È difficile confessare le proprie abitudini con i social network, quanto può essere stato difficile farlo con le proprie abitudini con la televisione quando la nostra generazione o quella precedente era videodipendente. Forse fra qualche anno parlerò al passato della mia dipendenza da internet come oggi parlo al passato della mia dipendenza dalla tv. Per una ventina d’anni ho visto una media di otto ore di televisione al giorno. È inimmaginabile pensare alla mia infanzia, alla mia adolescenza, alla mia postadolescenza senza la presenza di un televisore nella stanza.
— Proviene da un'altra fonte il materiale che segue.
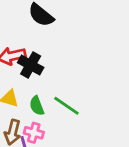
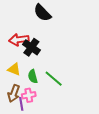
pink cross: (34, 133) -> (29, 95), turned -32

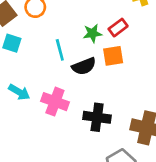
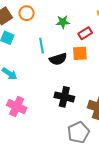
green star: (92, 33) -> (63, 22), moved
pink cross: (55, 102) -> (17, 107), moved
Ho imparato cosa vuol dire raccontare storie, far ridere, innamorarsi, eccitarsi, avere nostalgia, moltissime altre cose, anche e molto dalla televisione: dai cartoni animati, i telefilm sui canali Fininvest, da Drive In o da Fantastico, dagli sceneggiati su Pinocchio o su Marco Polo, dai film che passavano di notte su Fuori Orario o su Tele + d’estate, da tutto. Eppure la televisione con cui sono cresciuto era per la stragrande maggioranza del suo palinsesto anche una televisione commerciale, piena di pubblicità, che dava assuefazione.

In un paio di dibattiti recenti sullo stato dell’arte della critica culturale ho sentito due critici letterari, tra i migliori che ci sono in Italia, parlare delle riviste on line e di come i blog culturali che all’inizio erano un luogo dove si era rinnovato il dibattito oggi nel tempo sono diventati pieni di stronzate, il termine era questo. Il tono di chi è stufo della disruption che è derivata prima dai blog e poi dai social network è che si debba in qualche modo ripristinare delle regole agli spazi della comunicazione, in modo da poter consentire il ritorno di un’ecosistema di autorevolezza che oggi è completamente guasto.
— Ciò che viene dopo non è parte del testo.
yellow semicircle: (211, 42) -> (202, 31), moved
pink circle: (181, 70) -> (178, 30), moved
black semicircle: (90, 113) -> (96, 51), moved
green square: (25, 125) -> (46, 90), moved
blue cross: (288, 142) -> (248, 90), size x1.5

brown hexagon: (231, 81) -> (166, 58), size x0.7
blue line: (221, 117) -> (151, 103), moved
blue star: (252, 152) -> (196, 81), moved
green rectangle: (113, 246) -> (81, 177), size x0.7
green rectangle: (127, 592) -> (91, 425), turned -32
Anche Lanier usa quest’approccio, è convincente, e preparato. Mette nero su bianco una ricetta che funziona. Però.

Però lo fa a partire da un suo personale potere culturale: è un maschio bianco eterosessuale benestante statunitense che ha lavorato e lavora per le company più importanti della tecnologia (ieri a Microsoft, oggi a LinkedIn) e che se vuole esprimere il suo punto di vista e avere ascolto, può farlo in milioni di modi. Quanti nel mondo hanno la stessa possibilità? Tutti gli anni del Novecento e oltre sono stati il tempo dell’allargamento della democrazia, e questo voleva dire che c’era più gente che poteva prendere la parola. Certo le radio libere hanno dato vita anche a radio parolaccia, e l’utilizzo dei social durante le primavere arabe oggi è sostituito dalla possibilità per Cambridge Analytica di influenzare le elezioni di paesi democratici.

Possiamo immaginare di poter influire per trasformare le piattaforme di cui siamo lavoratori, consumatori e dipendenti allo stesso tempo? Potrebbe esserci la possibilità di influire sui modi con cui è sviluppato oggi l’algoritmo di Facebook da parte di chi c’è coinvolto? È possibile ipotizzare uno sciopero su larga scala che rivendichi dei diritti digitali?

Fatalmente questo pezzo andrà su un sito culturale, la maggior parte delle persone (circa il 70 per cento) lo leggerà – pochi per intero, molti avranno visto solo il titolo – avendoci cliccato su Facebook. Verrà commentato e likato come migliaia di contenuti sulla pagina che scorrono sulla pagina di ognuno quotidianamente. Ma se per caso, in questo flusso perennemente bulimico, si trovasse il tempo di soffermarcisi, sarebbe interessante farlo su una questione: sarebbe possibile qualcosa che non somigli a un boicottaggio semiluddista come suggerisce Lanier ma uno sciopero?

La rivoluzione industriale ha dovuto aspettare un centinaio d’anni perché qualcuno trovasse il modo per mettere in discussione in modo sistematico l’impianto di sfruttamento che la teneva in piedi, e un’altra trentina perché si cominciassero a formare sindacati, partiti, movimenti operai che avessero la forza di organizzarsi e opporre al potere dei capitalisti.

Vedere il modo un po’ velleitario, un po’ individualista, un po’ scomposto in cui stiamo reagendo al nuovo capitalismo digitale, fa davvero sperare che ci sia a breve qualcuno tra i movimenti politici che capisca come questo sistema economico-culturale va contrastato opponendo una diversa idea di società, che non sia però una copia di quella che abbiamo perduto.